The Neglected “Other” within the “Other”: The Rise and Drive in the Songs of Poikayil Appachan
DOI:
https://doi.org/10.61841/nbk06r16Keywords:
Caste System, Discrimination, Sexual abuse, Degeneration, OppressionAbstract
India writing in English has traditionally embraced bionetwork, geography, sociology, and has often missed Dalit literary traditions. In the last few decades, literature has expanded its horizons to consider intersections between ecology, society and culture. However, the question still remains: why is there no recognition of organic underpinnings in the writings of subordinate castes by the wider canon of the environmental literary sphere? The aim of the present paper is to examine the varied underlined, invisible ways of suffering embedded in the lives of the Dalit community, particularly woman and their life experiences portrayed in The Songs of Poikayil Appachan. The age in which Poikayil lived was the age of struggle and transformation in Travancore. The caste system could not survive in the old form in the context created by colonial modernity. Different castes reacted against this context differently. During this age of renaissance, a number of social reformers were also born.
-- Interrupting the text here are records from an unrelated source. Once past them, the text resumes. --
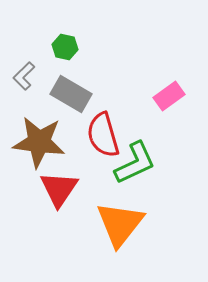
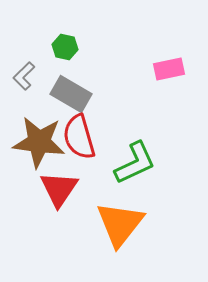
pink rectangle: moved 27 px up; rotated 24 degrees clockwise
red semicircle: moved 24 px left, 2 px down
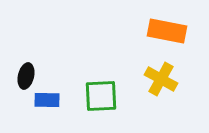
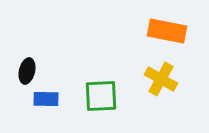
black ellipse: moved 1 px right, 5 px up
blue rectangle: moved 1 px left, 1 px up
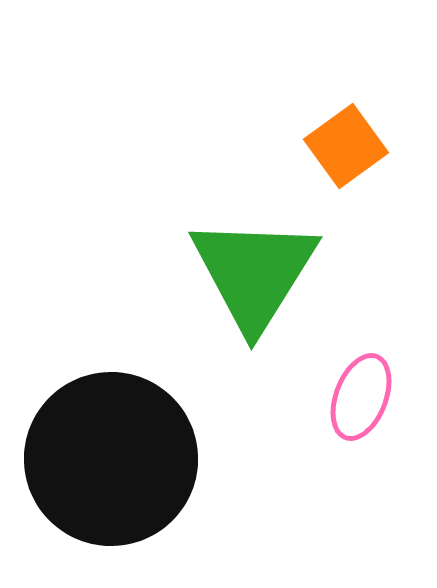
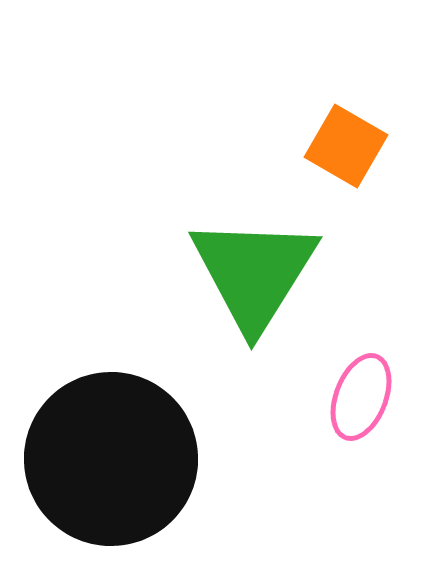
orange square: rotated 24 degrees counterclockwise
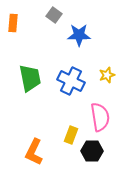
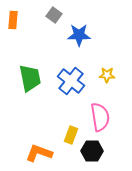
orange rectangle: moved 3 px up
yellow star: rotated 21 degrees clockwise
blue cross: rotated 12 degrees clockwise
orange L-shape: moved 5 px right, 1 px down; rotated 84 degrees clockwise
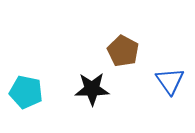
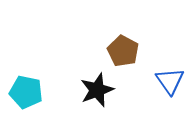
black star: moved 5 px right, 1 px down; rotated 20 degrees counterclockwise
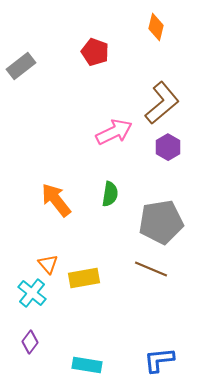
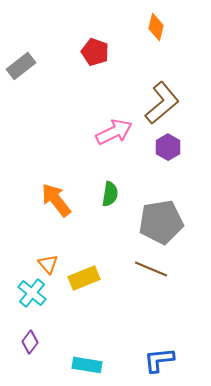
yellow rectangle: rotated 12 degrees counterclockwise
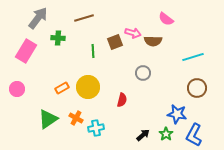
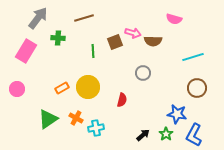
pink semicircle: moved 8 px right; rotated 21 degrees counterclockwise
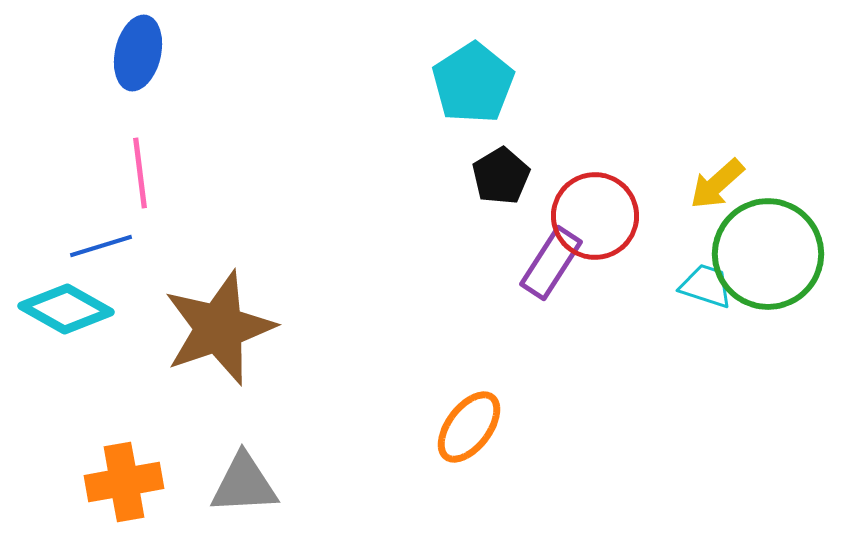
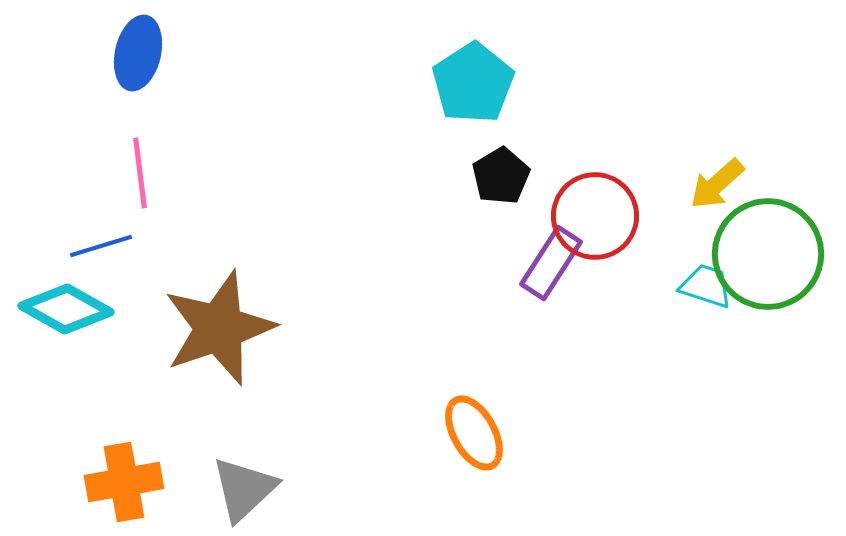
orange ellipse: moved 5 px right, 6 px down; rotated 66 degrees counterclockwise
gray triangle: moved 5 px down; rotated 40 degrees counterclockwise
In this context of Kerala renaissance Poikayil Appachan intervened with a unique theory and praxis which made him a separate entity in his time. The songs of Poikayil was not only presents the plight of the lower caste society but it also plays the role of a constant reminder of the hardships faced by the subaltern women in the society. Their condition is pitiable not only in Kerala but throughout India. The present study tries to envisage the reconstruction of prevailing unequal order, the songs of Poikayil is the saga of resistance against the hegemony of upper-class literature which pretends to be omniscient and all- encompassing while presenting a narrow, one sided, twisted and biased view of reality.